According to his colleagues, Mears has been instrumental in strengthening Clemson’s ties to industry leaders, including BMW, GE, and Honda, as well as numerous automotive suppliers.

“This is a high honor that goes to a small fraction of ASME members,” said Zoran Filipi, chairman of Clemson’s Department of Automotive Engineering, in a statement. “It is a testament to his hard work, innovative approach and collaboration with industry. This is an honor not only for Laine, but for the department, CU-ICAR and the industry collaborators that have supported his efforts.”

Mears has a decade of industry experience under his belt with SKF Bearings and Hitachi Unisia Automotive.

While he was still working in the industry, Mears earned his master’s degree in mechanical engineering through Georgia Tech’s distance learning program. He then returned to school full-time complete his Ph.D. in mechanical engineering.

In 2006, Mears became a founding faculty member in Clemson’s automotive engineering graduate program at CU-ICAR.

One of his most recent projects seeks to inspire collaboration between Clemson engineering and Greenville Technical College Students on a prototype vehicle assembly line at Greenville Tech’s Center for Manufacturing Innovation.

Mears helped establish eight courses in the program in partnership with original equipment manufacturers to create a talent pipeline for the automotive industry.

With a research portfolio of more than $6 million, Mears has worked with more than 25 graduate students and postdoctoral research, and more than 20 undergraduates.

“This continued funding directly demonstrates his power for translational research,” said Ralph Resnick, president and executive director of the National Center for Defense Manufacturing and Machining, in a letter to ASME. “These are solutions that impact a company’s bottom line, but require the generation of new knowledge in terms of modeling, control and information management… Dr.

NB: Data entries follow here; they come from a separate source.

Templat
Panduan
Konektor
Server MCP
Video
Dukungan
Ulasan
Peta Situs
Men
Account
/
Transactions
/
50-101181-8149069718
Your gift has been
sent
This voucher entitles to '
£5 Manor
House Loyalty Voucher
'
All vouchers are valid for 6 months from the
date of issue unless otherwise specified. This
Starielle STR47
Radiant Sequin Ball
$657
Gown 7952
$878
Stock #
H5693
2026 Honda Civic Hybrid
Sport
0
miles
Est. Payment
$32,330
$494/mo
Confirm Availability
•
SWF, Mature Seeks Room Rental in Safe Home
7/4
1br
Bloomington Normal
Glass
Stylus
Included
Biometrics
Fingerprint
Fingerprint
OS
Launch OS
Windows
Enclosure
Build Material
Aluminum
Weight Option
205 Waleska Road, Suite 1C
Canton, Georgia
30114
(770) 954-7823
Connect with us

Mears has demonstrated exceptional and unique capabilities in balancing these approaches.”

Valerie Pezzullo, one of Mears’ students, earned a $100,000 first-place prize in 2014 in the MTConnect Challenge 2 with an open-architecture platform designed to detect vibrations in metal-cutting machines so corrections can be made before parts are damaged.

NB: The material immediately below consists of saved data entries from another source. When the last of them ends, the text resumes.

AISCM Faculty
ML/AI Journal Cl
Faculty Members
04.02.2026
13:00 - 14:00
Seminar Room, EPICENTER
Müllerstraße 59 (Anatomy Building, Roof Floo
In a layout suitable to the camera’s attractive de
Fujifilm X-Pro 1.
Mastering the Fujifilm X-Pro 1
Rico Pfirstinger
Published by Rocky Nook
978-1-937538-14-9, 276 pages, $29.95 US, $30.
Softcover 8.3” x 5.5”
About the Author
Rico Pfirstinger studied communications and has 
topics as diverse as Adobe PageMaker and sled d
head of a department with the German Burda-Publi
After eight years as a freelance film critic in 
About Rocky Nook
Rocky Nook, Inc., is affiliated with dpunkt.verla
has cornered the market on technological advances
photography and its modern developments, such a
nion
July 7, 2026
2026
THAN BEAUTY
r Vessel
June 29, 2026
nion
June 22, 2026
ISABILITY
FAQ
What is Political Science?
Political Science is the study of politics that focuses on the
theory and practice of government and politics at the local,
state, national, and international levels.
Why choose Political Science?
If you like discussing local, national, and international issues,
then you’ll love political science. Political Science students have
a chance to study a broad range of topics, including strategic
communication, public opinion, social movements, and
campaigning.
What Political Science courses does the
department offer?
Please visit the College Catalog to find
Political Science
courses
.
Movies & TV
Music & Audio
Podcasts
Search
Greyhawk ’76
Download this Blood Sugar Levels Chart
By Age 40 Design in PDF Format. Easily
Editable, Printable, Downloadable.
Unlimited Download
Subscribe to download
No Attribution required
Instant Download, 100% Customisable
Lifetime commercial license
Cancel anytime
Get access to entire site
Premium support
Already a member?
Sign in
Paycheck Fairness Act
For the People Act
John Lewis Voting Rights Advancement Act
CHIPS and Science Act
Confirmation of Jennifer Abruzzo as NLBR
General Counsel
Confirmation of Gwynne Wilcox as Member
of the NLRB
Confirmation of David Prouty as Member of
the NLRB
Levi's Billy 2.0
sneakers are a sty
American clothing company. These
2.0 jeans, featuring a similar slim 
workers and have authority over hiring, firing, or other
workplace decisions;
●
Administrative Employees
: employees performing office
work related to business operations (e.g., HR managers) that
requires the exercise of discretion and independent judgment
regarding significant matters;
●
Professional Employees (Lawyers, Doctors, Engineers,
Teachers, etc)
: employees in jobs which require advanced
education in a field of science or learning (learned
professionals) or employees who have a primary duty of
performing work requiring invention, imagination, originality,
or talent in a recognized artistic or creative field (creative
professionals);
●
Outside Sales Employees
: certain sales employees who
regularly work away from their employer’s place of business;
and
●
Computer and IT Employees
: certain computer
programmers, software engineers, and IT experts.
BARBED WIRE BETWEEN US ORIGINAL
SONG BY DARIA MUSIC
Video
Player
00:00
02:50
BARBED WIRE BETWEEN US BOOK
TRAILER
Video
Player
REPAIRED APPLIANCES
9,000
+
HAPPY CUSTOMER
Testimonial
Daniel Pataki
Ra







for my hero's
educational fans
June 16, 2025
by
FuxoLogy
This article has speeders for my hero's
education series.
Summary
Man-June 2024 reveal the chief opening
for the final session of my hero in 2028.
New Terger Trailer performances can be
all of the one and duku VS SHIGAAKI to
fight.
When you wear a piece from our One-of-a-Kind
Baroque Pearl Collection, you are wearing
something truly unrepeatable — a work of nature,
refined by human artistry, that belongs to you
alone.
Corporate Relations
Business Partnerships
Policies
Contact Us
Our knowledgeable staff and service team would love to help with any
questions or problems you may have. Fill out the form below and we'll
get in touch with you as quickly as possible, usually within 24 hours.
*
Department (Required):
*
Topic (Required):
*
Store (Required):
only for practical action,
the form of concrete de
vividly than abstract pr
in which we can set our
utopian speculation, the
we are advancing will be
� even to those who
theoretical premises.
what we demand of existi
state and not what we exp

Mears other honors include the 2011 SAE Ralph R. Teetor Educational Award, the S.C. Governor’s Young Researcher Award for Excellence in Scientific Research, and the Institution of Mechanical Engineers George Stephenson Gold Medal.

He has generated more than 130 archival journal and reviewed conference publications. He collaborated on the textbook, “Electrically Assisted Forming-Modeling and Control.”

“Dr. Mears is an excellent scholar and educator,” said Anand Gramopadhye, dean of Clemson’s College of Engineering, Computing and Applied Sciences, in a statement. “He has conducted cutting-edge research and created innovative academic programs that directly address industry needs. He has developed exceptional collaborations and is a leader in his field.”